Author

Portrait of Joannes Vermorel

I am Joannes Vermorel, founder at Lokad. I am also an engineer from the Corps des Mines who initially graduated from the ENS.

I have been passionate about computer science, software matters and data mining for almost two decades. (RSS - ATOM)

Meta
Tags
Wednesday
May112011

Google App Engine becoming much more like Windows Azure?

The latest Google App Engine 1.5 release announcement has some puzzling edges (see also its 1-year ahead roadmap). For once, it seems that Google is making its public cloud evolves to become much more alike another public cloud, namely Windows Azure.

Google App Engine (GAE) was PAAS (Platform as a Service) right from the beginning, much like Windows Azure. Although, GAE had this very distinctive edge where apps were charged against strict CPU usage whereas most other public clouds charge per instance, aka per allocated Virtual Machine. With the latest announcement, it's clear that GAE is transitionning toward a much finer control on VMs, which bring GAE very close to Azure as far client app architecture is concerned.

Then, GAE features the Go programming language and runtime which looks to me like an attempt to get the best of both Java and Python, while giving Google a lot of freedom to push its own innovations.

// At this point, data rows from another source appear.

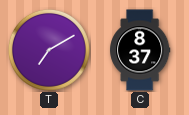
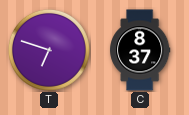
T: 7:10 -> 6:48
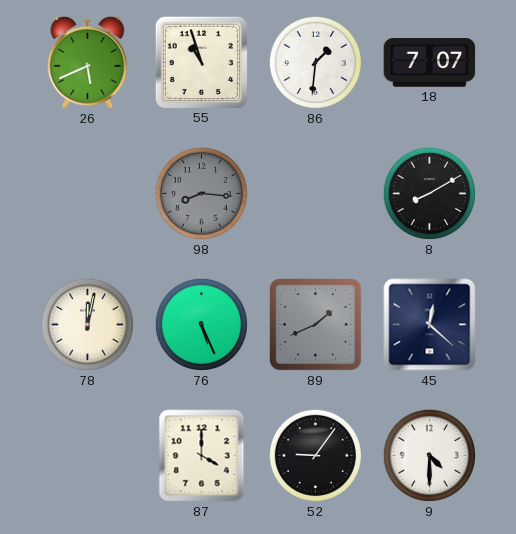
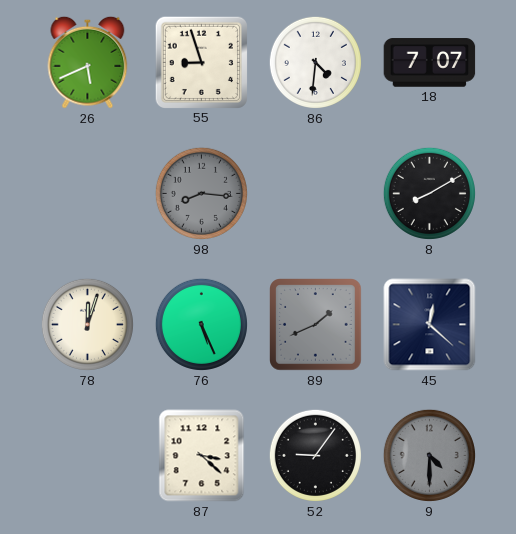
55: 10:57 -> 8:57
86: 1:31 -> 4:31
78: 12:02 -> 12:03
87: 4:00 -> 3:22
9 dial: white -> grey
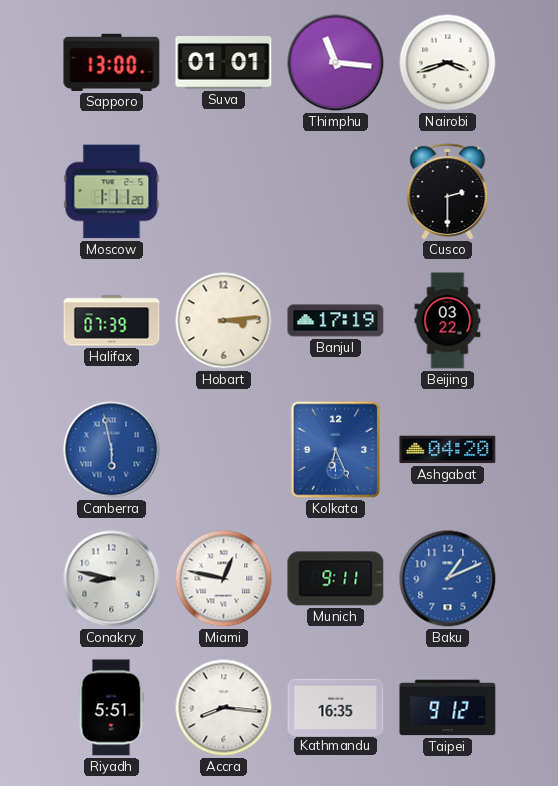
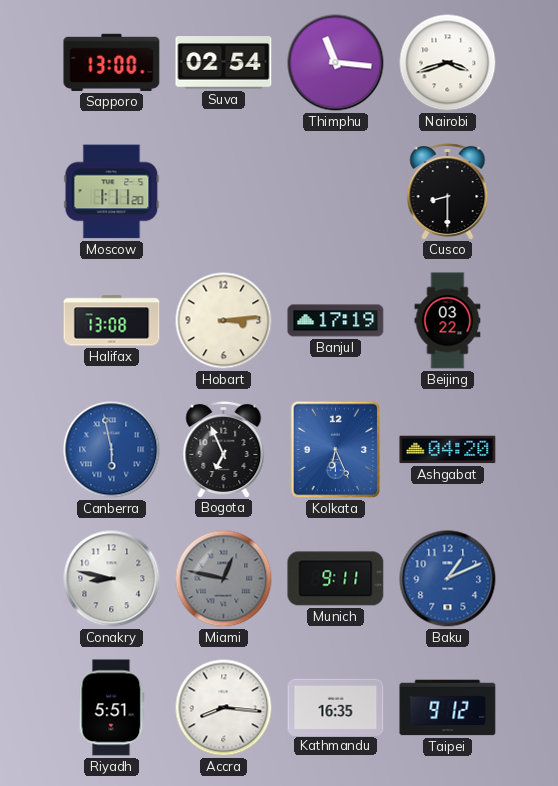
Suva: 01:01 -> 02:54
Cusco: 2:30 -> 8:30
Halifax: 07:39 -> 13:08
Bogota: none -> 6:56
Miami dial: white -> grey
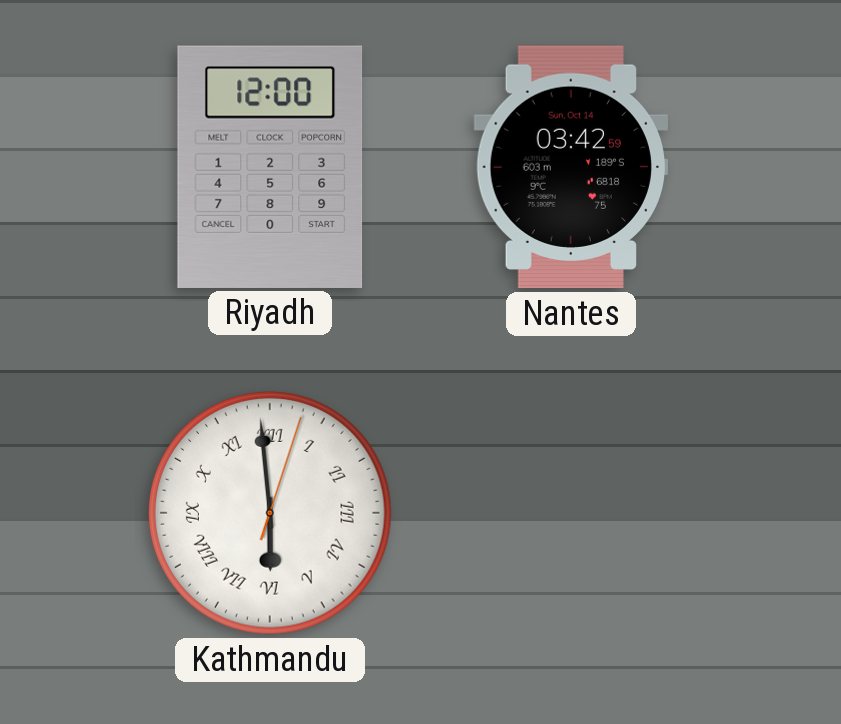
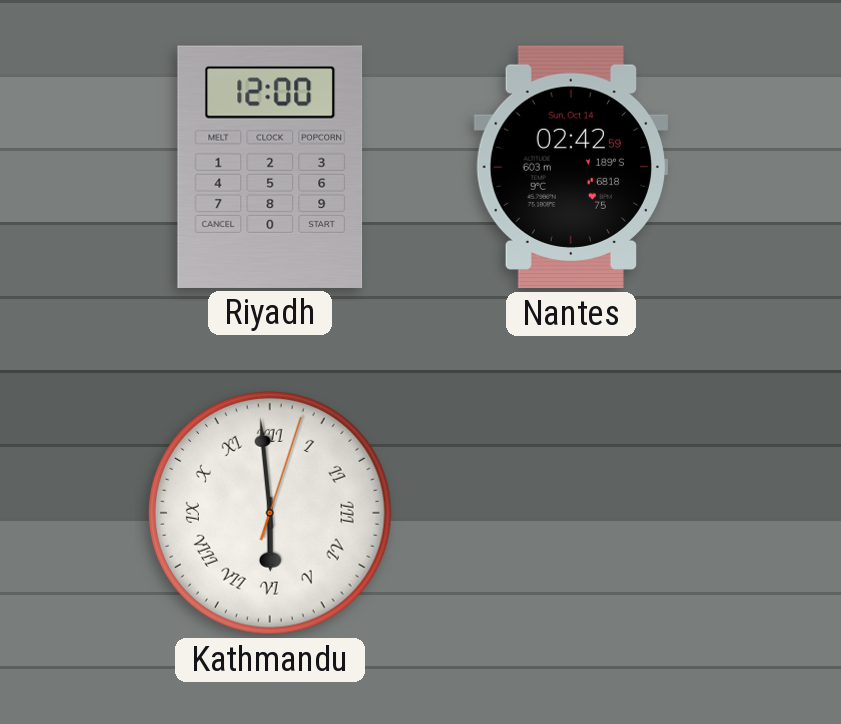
Nantes: 03:42 -> 02:42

Indeed, Java is controlled by Oracle while Python is controlled by its own foundation. Nothing wrong here, except that Google can't make those languages and runtimes evolve to better fit its cloud platform. It's noticeable that Microsoft initiated such a change nearly a decade ago with C#, as an effort, at the time, to combine the best of Java and C++. The evolution of GAE as a Go-friendly PAAS would make it extremely similar to Azure in its C#-friendly ways.

If GAE trully follows the Azure path, here are a few items that we can expect from GAE in the future:

  • Native IDE (Integrated Development Environmnent) fo Go ala Visual Studio.
  • SQL as a Service (probably some MySQL variant) ala SQL Azure.
  • Caching as a Service ala AppFabric Caching.

Wait and see.

Tuesday
Apr052011

A few design tips for your NoSQL app

Since the migration of Lokad toward Windows Azure about 18 months ago, we have been near exclusively relying on NoSQL - namely Blob Storage, Table Storage and Queue Storage. Similar cloud storage abstractions exist for all major cloud providers, you can think of them as NoSQL as a Service.

It took us a significant effort to redesign our apps around NoSQL. Indeed, cloud storage isn't a new flavor of SQL, it's a radically different paradigm and it required in-depth adjustment of the core architecture of our apps.

In this post, I will try to summarize  gotchas we grabbed while (re)designing Lokad.com.

You need an O/C (object to cloud) mapper

NoSQL services are orders of magnitude simpler than your typical SQL service. As a consequence, the impedance mismatch between your object oriented code and the storage dialect is also much lower compared to SQL; this is a direct consequence of the relative lack of expressiveness of NoSQL.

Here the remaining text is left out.